■ **Task item**
Retype the whole listing below exactly, keeping every picture out of it.

■ **Records provided**
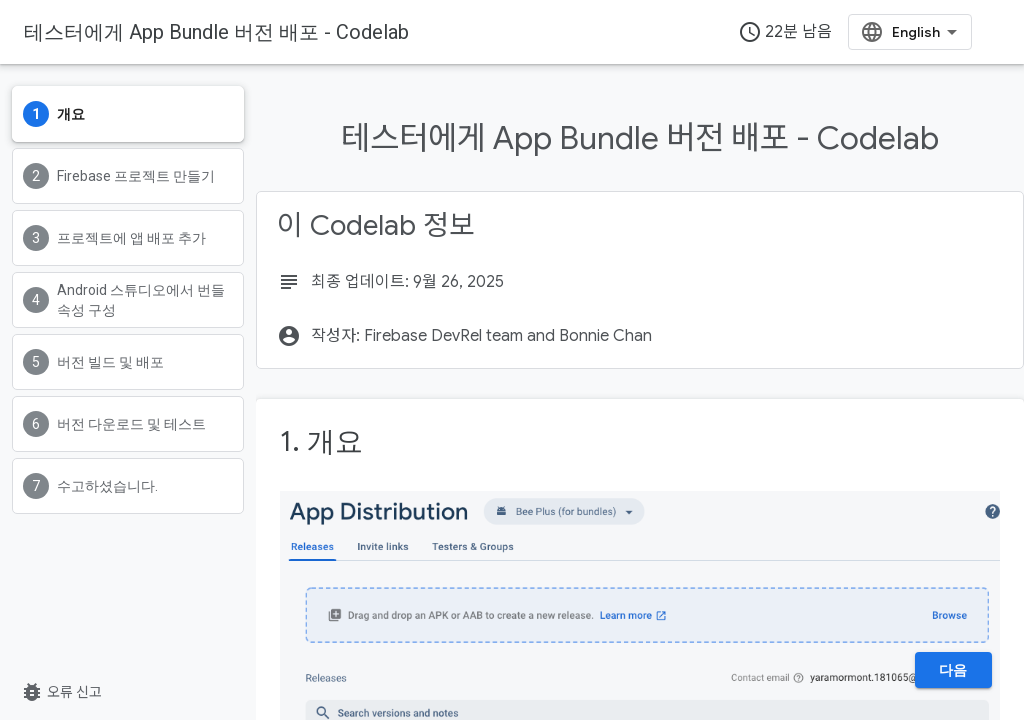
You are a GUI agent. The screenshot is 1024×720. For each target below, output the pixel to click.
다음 (953, 670)
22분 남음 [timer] (785, 32)
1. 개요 (321, 441)
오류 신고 (61, 692)
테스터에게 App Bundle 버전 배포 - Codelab (216, 32)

■ **Exercise solution**
You are a GUI agent. The screenshot is 1024×720. For each target below, output the pixel to click.
다음 (953, 670)
22분 남음 [timer] (785, 32)
1. 개요 (321, 441)
오류 신고 (61, 692)
테스터에게 App Bundle 버전 배포 - Codelab (216, 32)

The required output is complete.